HOLLYWOOD AND THE ARTS
-- What to make of the “Westworld” finale on HBO? TV critic Lorraine Ali calls it a wild end to a disappointing season.
-- “Boundaries” writer-director Shana Feste found that making a movie based on some of the most intimate moments of one’s life is an ambitious undertaking, even more so if the cast includes your dog.
-- At this weekend’s BET festival, chaos seemed to be the order of the day, but the fans turned out anyway.
-- Richard Harrison of “Pawn Stars,” known as “the Old Man,” has died at age 77 after a battle with Parkinson’s disease.
As a youth, Peter Lorre became stage-struck and ran away from home at age 17. For a decade he played bit parts in amateur productions, but in 1931 he got his break, playing a killer in the German film “M.” That got him noticed by Hollywood — and led to even more roles as a villain. He was born on this date in 1904 and died at age 59.
-- The U.S. Supreme Court put off further rulings on partisan gerrymandering and religion versus same-sex weddings. The moves suggest the justices are essentially deadlocked on both issues for now.
-- A violent attack on a Roma encampment in forest lands in Ukraine has left a 23-year-old man dead and four others injured. It was the worst incident yet in a string of such attacks.
-- Newly reelected Turkish President Recep Tayyip Erdogan pledged that his country would move past its economic and security problems with his leadership and sweeping new powers.
-- Citing tariffs tied to escalating tension between Trump and the European Union, Harley-Davidson says it is moving some production out of the U.S.
-- The future of Tesla may hinge on this gigantic tent. Yes, you read that right.
-- How to get an upgrade to the lap of luxury on your next flight.
-- At the World Cup, Mexico’s goal on Wednesday is to win its group, not just qualify for the next round.
-- The Dodgers acquired Matt Kemp primarily as a cost-cutting move. Now he’s in second place among outfielders in voting for National League All-Star team.
-- Making Trump officials miserable doesn’t accomplish anything.
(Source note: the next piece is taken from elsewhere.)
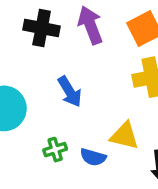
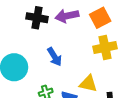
purple arrow: (90, 25) -> (67, 16), turned -80

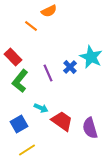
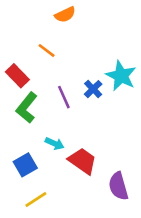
orange line: (31, 26) -> (47, 50), moved
purple semicircle: (90, 128) -> (118, 186), moved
Vote them out if you want change.
-- Rousting homeless people from the sidewalks is the last thing L.A. should be spending resources on.
WHAT OUR EDITORS ARE READING
-- An Oregon family was told their son posed a threat as a potential school shooter. When they cooperated, it had unintended consequences. (Oregonian)
-- Sean Spicer, talk-show host? The former Trump White House press secretary is making a pilot. (Deadline Hollywood)
-- Reporter (and L.A. Times alum) Alana Semuels signed up to deliver packages for Amazon as part of its Flex program. She says it was a nightmare. (The Atlantic)
ONLY IN L.A.
If you were in L.A.’s fashion district and you saw a woman in a blue ball gown followed by a pack of demons, two red devils wearing three-quarter-length gloves and a drag performer with a vacuum, do not adjust your glasses — or your meds. It was a surreal art parade organized by Rafa Esparza. For the occasion, he wore (what else?) a garland of barking mechanical puppies.